Ecological crisis in the run-up to the elections
As the 2025 presidential elections approach, the political parties agree on the need for the government to support the private sector, which, they argue, the MAS government abandoned. They call for an increase in agricultural exports and, with it, the expansion of the agricultural industry.
The MAS’s main proposals to date include measures such as the elimination of campesino, intercultural and Indigenous collective land titles, the total liberalization of agricultural exports and the further deregulation of the capitalist economic model.
Huascar Salazar recently warned of the emergence of a kind of “progressive blackmail,” in which the MAS perpetuates the status quo by positioning itself as the most progressive option without demanding a substantive change in the political or economic horizon.

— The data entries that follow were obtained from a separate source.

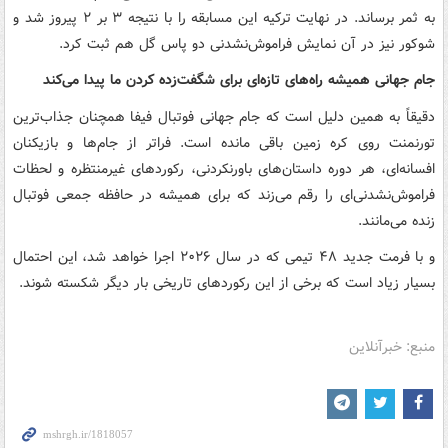
به ثمر برساند. در نهایت ترکیه این مسابقه را با نتیجه ۳ بر ۲ پیروز شد و
شوکور نیز در آن نمایش فراموش‌نشدنی دو پاس گل هم ثبت کرد.
جام جهانی همیشه راه‌های تازه‌ای برای شگفت‌زده کردن ما پیدا می‌کند
دقیقاً به همین دلیل است که جام جهانی فوتبال فیفا همچنان جذاب‌ترین
تورنمنت روی کره زمین باقی مانده است. فراتر از جام‌ها و بازیکنان
افسانه‌ای، هر دوره داستان‌های باورنکردنی، رکوردهای غیرمنتظره و لحظات
فراموش‌نشدنی‌ای را رقم می‌زند که برای همیشه در حافظه جمعی فوتبال
زنده می‌مانند.
و با فرمت جدید ۴۸ تیمی که در سال ۲۰۲۶ اجرا خواهد شد، این احتمال
بسیار زیاد است که برخی از این رکوردهای تاریخی بار دیگر شکسته شوند.
منبع: خبرآنلاین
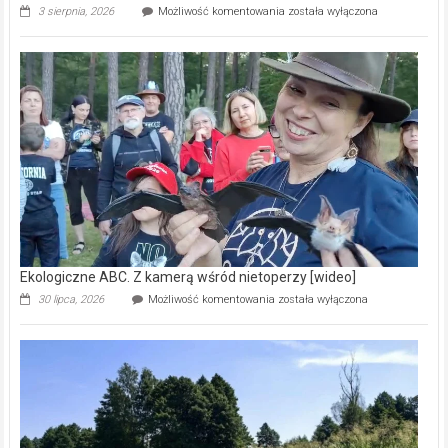
Ekologiczne
3 sierpnia, 2026
Możliwość komentowania
została wyłączona
ABC.
Pszczoły
–
prawdziwy
skarb
natury
[wideo]
Ekologiczne ABC. Z kamerą wśród nietoperzy [wideo]
Ekologiczne
30 lipca, 2026
Możliwość komentowania
została wyłączona
ABC.
Z
kamerą
wśród
nietoperzy
[wideo]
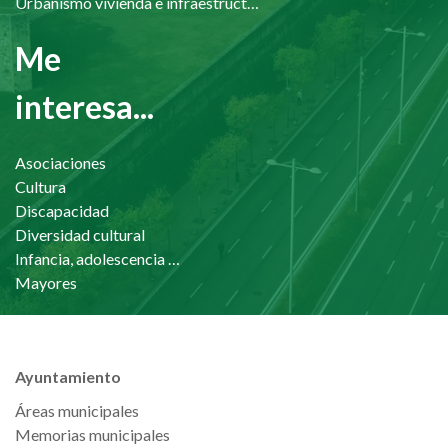
Urbanismo vivienda e infraestructuras
Me
interesa...
Asociaciones
Cultura
Discapacidad
Diversidad cultural
Infancia, adolescencia y familia
Mayores
Ayuntamiento
Áreas municipales
Memorias municipales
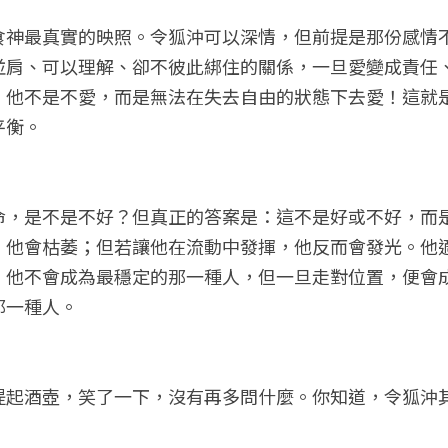
食神最真實的映照。令狐沖可以深情，但前提是那份感情
並肩、可以理解、卻不彼此綁住的關係，一旦愛變成責任
，他不是不愛，而是無法在失去自由的狀態下去愛！這就
平衡。
命，是不是不好？但真正的答案是：這不是好或不好，而
，他會枯萎；但若讓他在流動中發揮，他反而會發光。他
。他不會成為最穩定的那一種人，但一旦走對位置，便會
那一種人。
提起酒壺，笑了一下，沒有再多問什麼。你知道，令狐沖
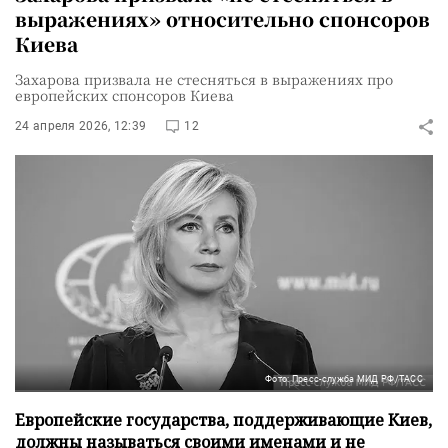
выражениях» относительно спонсоров
Киева
Захарова призвала не стесняться в выражениях про
европейских спонсоров Киева
24 апреля 2026, 12:39
12
Фото: Пресс-служба МИД РФ/ТАСС
Европейские государства, поддерживающие Киев,
должны называться своими именами и не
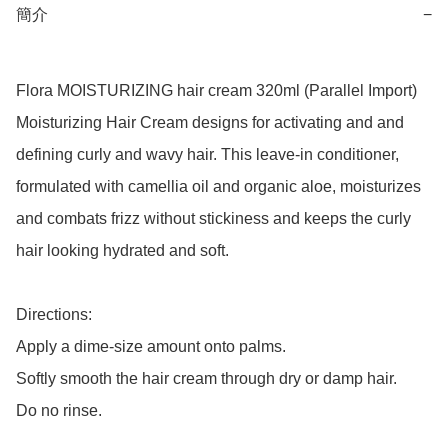
簡介
−
Flora MOISTURIZING hair cream 320ml (Parallel Import)

Moisturizing Hair Cream designs for activating and and 
defining curly and wavy hair. This leave-in conditioner, 
formulated with camellia oil and organic aloe, moisturizes 
and combats frizz without stickiness and keeps the curly 
hair looking hydrated and soft.

Directions:

Apply a dime-size amount onto palms.

Softly smooth the hair cream through dry or damp hair.

Do no rinse.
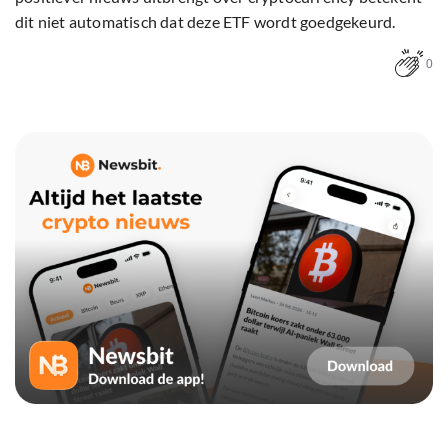
dit niet automatisch dat deze ETF wordt goedgekeurd.
0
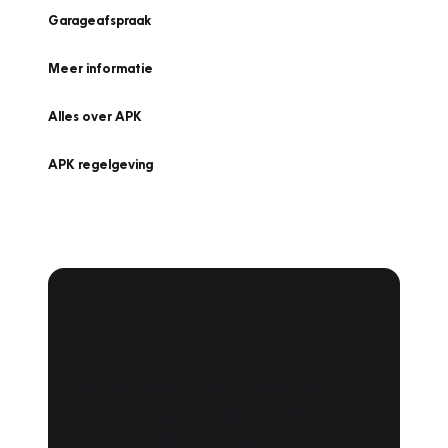
Garageafspraak
Meer informatie
Alles over APK
APK regelgeving
APK Keuring bij
Vakgarage!
Is het weer tijd voor de jaarlijkse APK? Ga
snel naar Vakgarage bij u in de buurt, en ga
zonder zorgen de weg op!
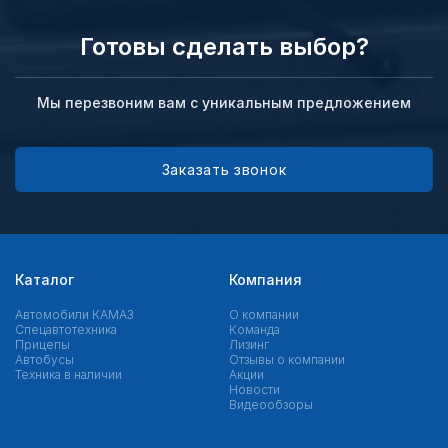
Готовы сделать выбор?
Мы перезвоним вам с уникальным предложением
Заказать звонок
Каталог
Компания
Автомобили КАМАЗ
О компании
Спецавтотехника
Команда
Прицепы
Лизинг
Автобусы
Отзывы о компании
Техника в наличии
Акции
Новости
Видеообзоры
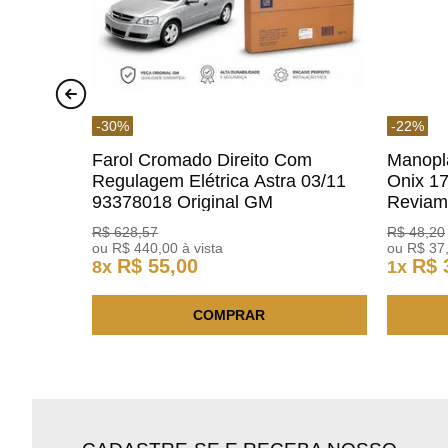
-
30
%
-
22
%
Farol Cromado Direito Com
Manopl
Regulagem Elétrica Astra 03/11
Onix 1
93378018 Original GM
Revia
R$
628
,
57
R$
48
,
20
ou
R$
440
,
00
à vista
ou
R$
37
R$
55
,
00
R$
8
x
1
x
COMPRAR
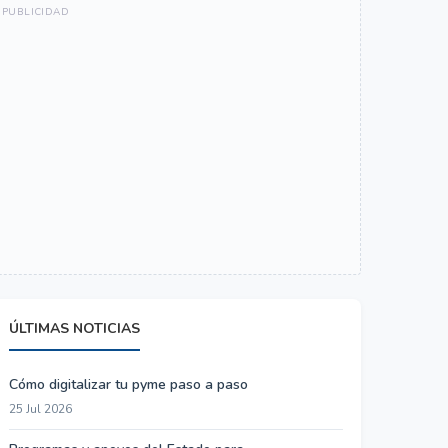
ÚLTIMAS NOTICIAS
Cómo digitalizar tu pyme paso a paso
25 Jul 2026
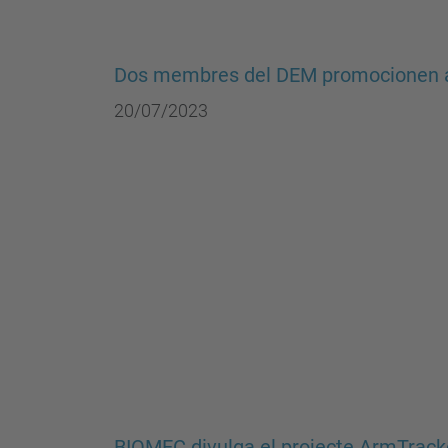
Dos membres del DEM promocionen a
20/07/2023
BIOMEC divulga el projecte ArmTracker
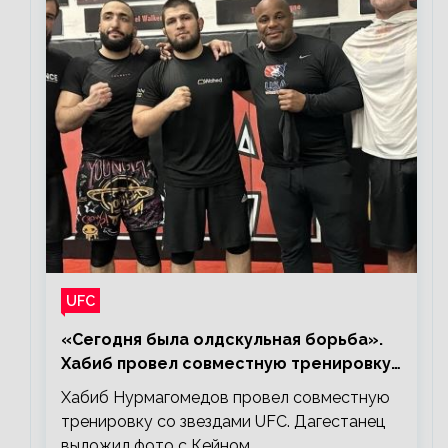
UFC
«Сегодня была олдскульная борьба».
Хабиб провел совместную тренировку
со звездами UFC
Хабиб Нурмагомедов провел совместную
тренировку со звездами UFC. Дагестанец
выложил фото с Кейном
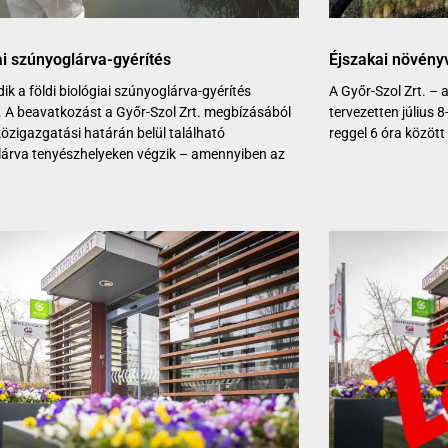
ai szúnyoglárva-gyérítés
Éjszakai növén
ik a földi biológiai szúnyoglárva-gyérítés
A Győr-Szol Zrt. –
 A beavatkozást a Győr-Szol Zrt. megbízásából
tervezetten július 
közigazgatási határán belül található
reggel 6 óra között 
árva tenyészhelyeken végzik – amennyiben az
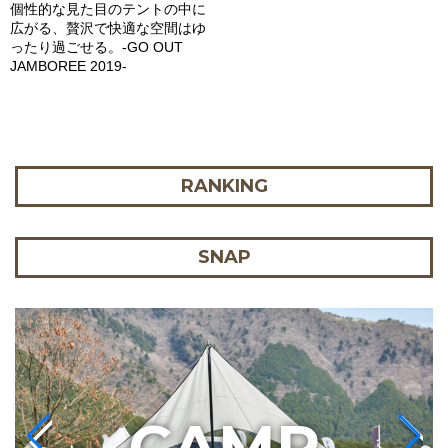
個性的な見た目のテントの中に
広がる、贅沢で快適な空間はゆ
ったり過ごせる。-GO OUT
JAMBOREE 2019-
RANKING
SNAP
C
AMP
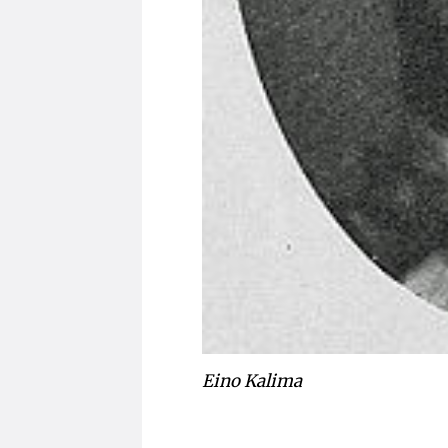
Eino Kalima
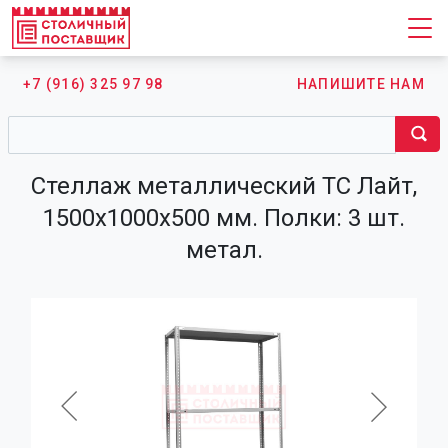
+7 (916) 325 97 98
НАПИШИТЕ НАМ
Стеллаж металлический ТС Лайт,
1500х1000х500 мм. Полки: 3 шт.
метал.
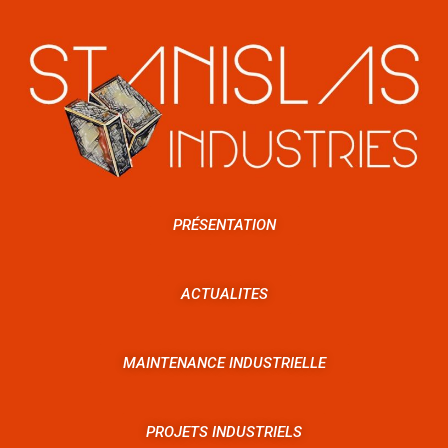
PRÉSENTATION
ACTUALITES
MAINTENANCE INDUSTRIELLE
PROJETS INDUSTRIELS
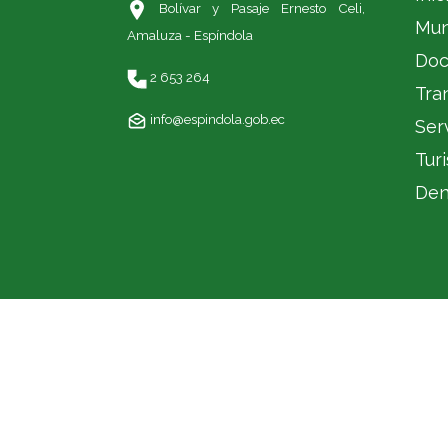
Bolívar y Pasaje Ernesto Celi,
Mun
Amaluza - Espíndola
Doc
2 653 264
Tra
info@espindola.gob.ec
Ser
Tur
Den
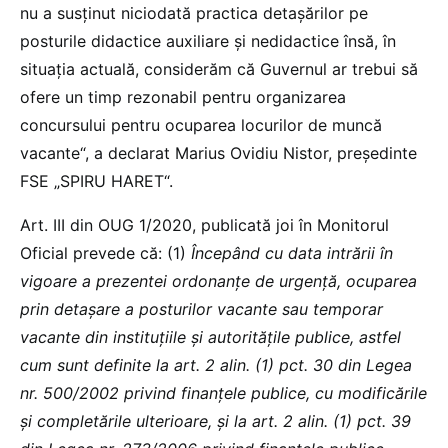
nu a susținut niciodată practica detașărilor pe
posturile didactice auxiliare și nedidactice însă, în
situația actuală, considerăm că Guvernul ar trebui să
ofere un timp rezonabil pentru organizarea
concursului pentru ocuparea locurilor de muncă
vacante“, a declarat Marius Ovidiu Nistor, președinte
FSE „SPIRU HARET“.
Art. III din OUG 1/2020, publicată joi în Monitorul
Oficial prevede că: (1)
Începând cu data intrării în
vigoare a prezentei ordonanţe de urgenţă, ocuparea
prin detaşare a posturilor vacante sau temporar
vacante din instituţiile şi autorităţile publice, astfel
cum sunt definite la art. 2 alin. (1) pct. 30 din Legea
nr. 500/2002 privind finanţele publice, cu modificările
şi completările ulterioare, şi la art. 2 alin. (1) pct. 39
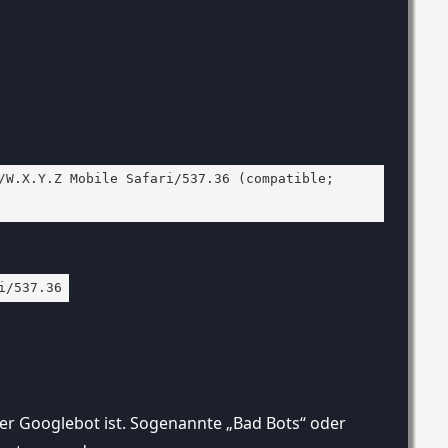
/W.X.Y.Z Mobile Safari/537.36 (compatible;
i/537.36
der Googlebot ist. Sogenannte „Bad Bots“ oder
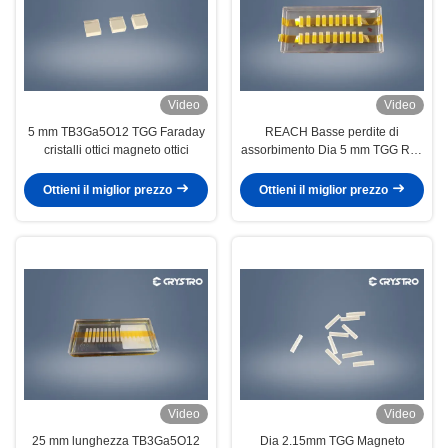
Video
Video
5 mm TB3Ga5O12 TGG Faraday
REACH Basse perdite di
cristalli ottici magneto ottici
assorbimento Dia 5 mm TGG Rod
Alta potenza
Ottieni il miglior prezzo
Ottieni il miglior prezzo
Video
Video
25 mm lunghezza TB3Ga5O12
Dia 2.15mm TGG Magneto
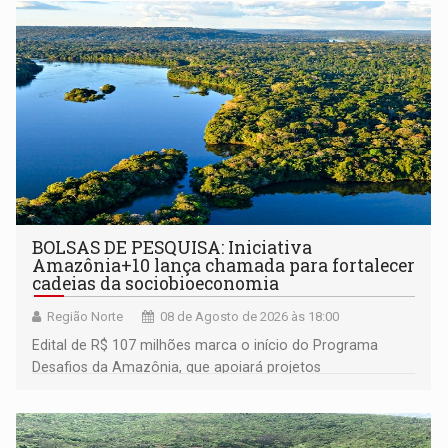
BOLSAS DE PESQUISA: Iniciativa
Amazônia+10 lança chamada para fortalecer
cadeias da sociobioeconomia
Região Norte
08 de Agosto de 2026 às 18:00
Edital de R$ 107 milhões marca o início do Programa
Desafios da Amazônia, que apoiará projetos
desenvolvidos por redes de pesquisa e inovação. A
submissão de pré-propostas poderá ser feita até 1º de
setembro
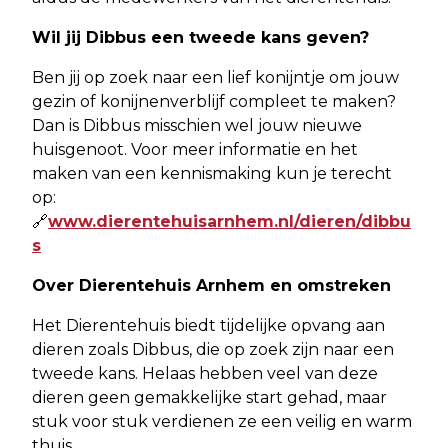
Wil jij Dibbus een tweede kans geven?
Ben jij op zoek naar een lief konijntje om jouw
gezin of konijnenverblijf compleet te maken?
Dan is Dibbus misschien wel jouw nieuwe
huisgenoot. Voor meer informatie en het
maken van een kennismaking kun je terecht
op:
🔗
www.dierentehuisarnhem.nl/dieren/dibbu
s
Over Dierentehuis Arnhem en omstreken
Het Dierentehuis biedt tijdelijke opvang aan
dieren zoals Dibbus, die op zoek zijn naar een
tweede kans. Helaas hebben veel van deze
dieren geen gemakkelijke start gehad, maar
stuk voor stuk verdienen ze een veilig en warm
thuis.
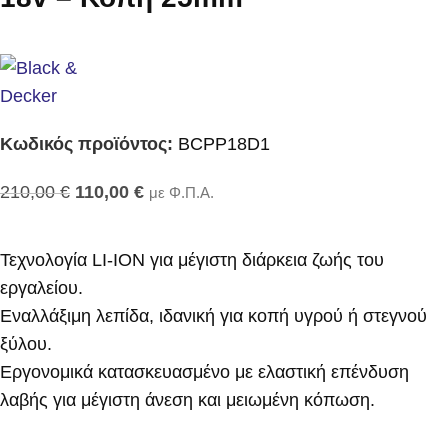
Κωδικός προϊόντος:
BCPP18D1
210,00
€
110,00
€
με Φ.Π.Α.
Τεχνολογία LI-ION για μέγιστη διάρκεια ζωής του
εργαλείου.
Εναλλάξιμη λεπίδα, ιδανική για κοπή υγρού ή στεγνού
ξύλου.
Εργονομικά κατασκευασμένο με ελαστική επένδυση
λαβής για μέγιστη άνεση και μειωμένη κόπωση.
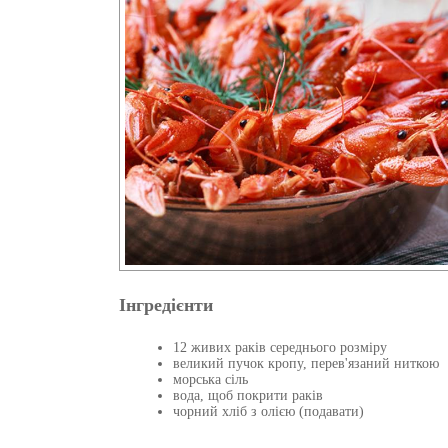
Інгредієнти
12 живих раків середнього розміру
великий пучок кропу, перев'язаний ниткою
морська сіль
вода, щоб покрити раків
чорний хліб з олією (подавати)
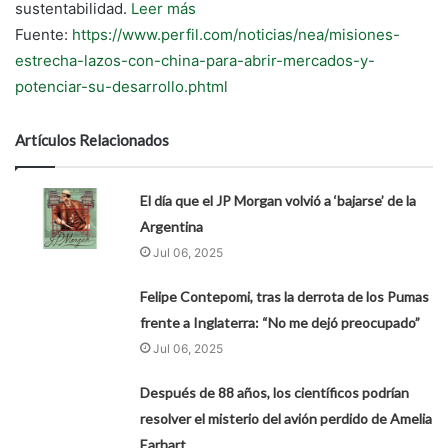
sustentabilidad.
Leer más
Fuente:
https://www.perfil.com/noticias/nea/misiones-
estrecha-lazos-con-china-para-abrir-mercados-y-
potenciar-su-desarrollo.phtml
Artículos Relacionados
El día que el JP Morgan volvió a ‘bajarse’ de la
Argentina
Jul 06, 2025
Felipe Contepomi, tras la derrota de los Pumas
frente a Inglaterra: “No me dejó preocupado”
Jul 06, 2025
Después de 88 años, los científicos podrían
resolver el misterio del avión perdido de Amelia
Earhart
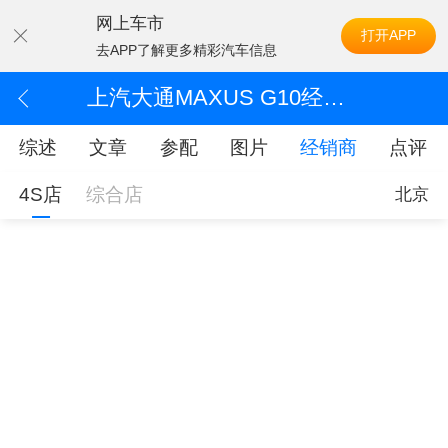
网上车市
打开APP
去APP了解更多精彩汽车信息
上汽大通MAXUS G10经销商
综述
文章
参配
图片
经销商
点评
4S店
综合店
北京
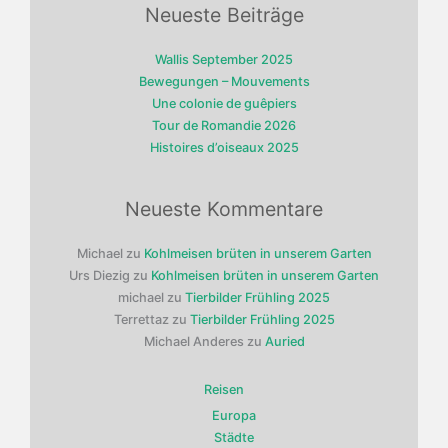
Neueste Beiträge
Wallis September 2025
Bewegungen – Mouvements
Une colonie de guêpiers
Tour de Romandie 2026
Histoires d’oiseaux 2025
Neueste Kommentare
Michael
zu
Kohlmeisen brüten in unserem Garten
Urs Diezig
zu
Kohlmeisen brüten in unserem Garten
michael
zu
Tierbilder Frühling 2025
Terrettaz
zu
Tierbilder Frühling 2025
Michael Anderes
zu
Auried
Reisen
Europa
Städte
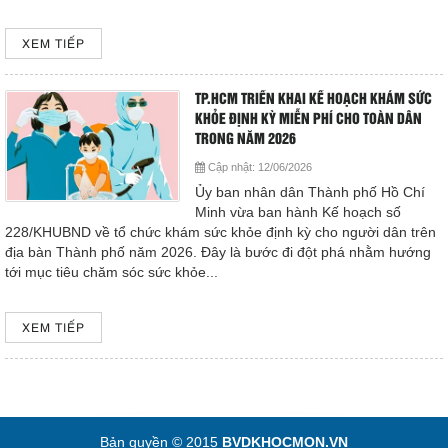
XEM TIẾP
TP.HCM TRIỂN KHAI KẾ HOẠCH KHÁM SỨC
KHỎE ĐỊNH KỲ MIỄN PHÍ CHO TOÀN DÂN
TRONG NĂM 2026
Cập nhật:
12/06/2026
Ủy ban nhân dân Thành phố Hồ Chí
Minh vừa ban hành Kế hoạch số
228/KHUBND về tổ chức khám sức khỏe định kỳ cho người dân trên
địa bàn Thành phố năm 2026. Đây là bước đi đột phá nhằm hướng
tới mục tiêu chăm sóc sức khỏe...
XEM TIẾP
Bản quyền © 2015
BVDKHOCMON.VN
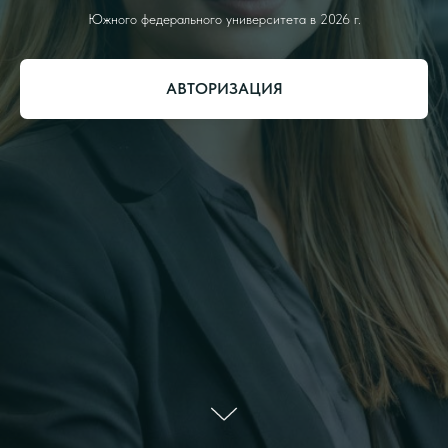
Южного федерального университета в 2026 г.
АВТОРИЗАЦИЯ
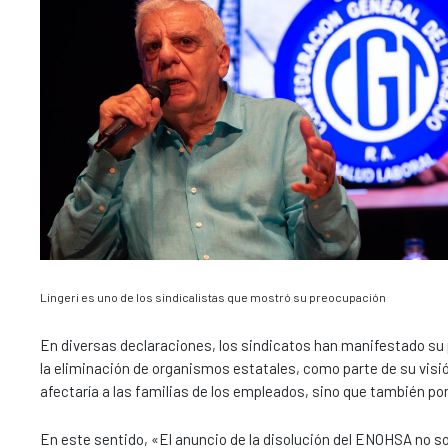
Lingeri es uno de los sindicalistas que mostró su preocupación
En diversas declaraciones, los sindicatos han manifestado su 
la eliminación de organismos estatales, como parte de su visi
afectaría a las familias de los empleados, sino que también po
En este sentido, «El anuncio de la disolución del ENOHSA no s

According to Salazar, MAS-weary or right-wing voters, influenced by the erroneous perception that the current economy is socialist, could be tempted to vote for more liberalization. The outlook is bleak, given the lack of a political will to confront structural problems.
Neither the government nor the political parties are willing to dismantle the networks of economic, financial, social and political relations that sustain the agro-extractivist model. Breaking this cycle will take more than regulatory reforms: it requires a profound questioning and a radical transformation, which can only occur outside of and in opposition to the state.
In Bolivia, agricultural expansion has not fulfilled the economic and social promises that justified its growth. The dream of an ecological horizon remains distant. Bringing it into focus will require a collective effort to dismantle the current agro-extractivist model and lay the foundation for a truly inclusive and sustainable economy.